Sozialminister Stefan Grüttner führte in die Verleihung des Preises ein und stellte fest, dass mit dem Preis der hohe geschichtliche Stellenwert der im Jahr 1950 verabschiedeten Charta der deutschen Heimatvertriebenen hervorgehoben werden soll. Auch heute sei die Charta ein großes Friedensdokument und eine herausragende Leistung der deutschen Heimatvertriebenen. Im Hinblick auf den ausdrücklichen Gewaltverzicht wurde die Charta im In- und Ausland als klares Zeichen der Versöhnung anerkannt. Auch über 60 Jahre nach der Unterzeichnung stelle die Charta einen Meilenstein deutscher und europäischer Geschichte dar. Außerdem habe sie den Grundstein für die Gestaltung einer gemeinsamen europäischen Zukunft gelegt. Rund ein Drittel aller in Hessen lebenden Bürgerinnen und Bürger habe entweder Flucht oder Vertreibung selbst erlebt, sei durch das Schicksal der nächsten Angehörigen betroffen oder lebe als Spätaussieder hier. Insoweit sei es konsequent gewesen, die Erinnerung an die Leistungen der Vertriebenen über die Vergabe des Preises wach zu halten.
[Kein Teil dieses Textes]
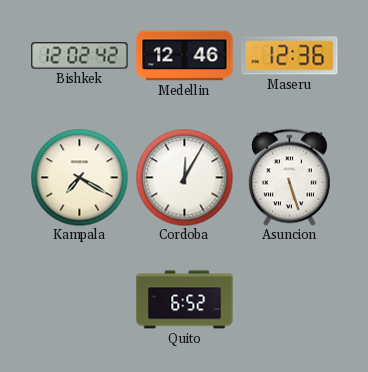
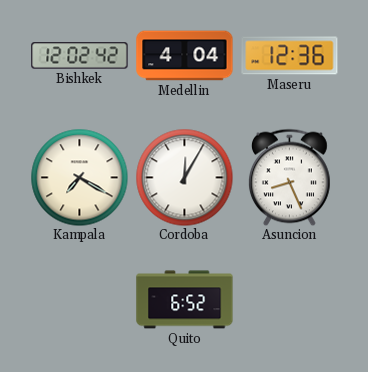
Medellin: 12:46 -> 4:04
Asuncion: 5:27 -> 8:26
Die Geschichte Hessens sei mit dem Schicksal eines großen Teils der Russlanddeutschen eng verknüpft. Im Jahr 2013 sei es 250 Jahre her, dass Zarin Katharina II. das Einladungsmanifest verabschiedete. Dieses Jubiläum solle mit dem Preis in diesem Jahr besonders gewürdigt werden. Etwa 20.000 Auswanderer aus Hessen seien seinerzeit dem Ruf der Zarin gefolgt. Infolge der Veränderungen in der ehemaligen Sowjetunion zum Ende des letzten Jahrhunderts seien viele Nachkommen wieder nach Deutschland zurückgekehrt.

„Ich freue mich, dass mit 51 Bewerbungen exakt die gleiche Zahl erreicht wurde wie vor zwei Jahren. Die Jury hat sich die Entscheidung nicht leicht gemacht, da viele preiswürdige Vorschläge eingereicht wurden. Ich danke allen Personen und Institutionen, die sich an dem Preis beteiligt haben. Mein besonderer Dank richtet sich an den ersten Preisträger Dr. Wendelin Mangold (5.000 €) für sein literarisches Wirken und an den zweiten Preisträger die Stadt Wetzlar (2.500 €) für die Übernahme der „Patenschaft für das Ostdeutsche Lied“, so Sozialminister Grüttner.

Die Landesbeauftragte der Hessischen Landesregierung für Heimatvertriebene und Spätaussiedler, Margarete Ziegler-Raschdorf, stellte in ihrer Laudatio zunächst den ersten Preisträger Dr. Wendelin Mangold vor. Die Jury habe den Preis einstimmig Herrn Dr. Mangold sowohl für die Tragikomödie „Vom Schicksal gezeichnet und geadelt“ als auch für sein gesamtes schriftstellerisches Werk und seine Leistungen auf dem Gebiet der Integration seiner Landsleute verliehen. Er habe sich längst weit über den Kreis der Russlanddeutschen hinaus als literarische Instanz etabliert. Wie kaum ein anderer Autor sei er mit der politischen und literarischen, mit der theologischen und philosophischen Geschichte der Deutschen aus Russland vertraut.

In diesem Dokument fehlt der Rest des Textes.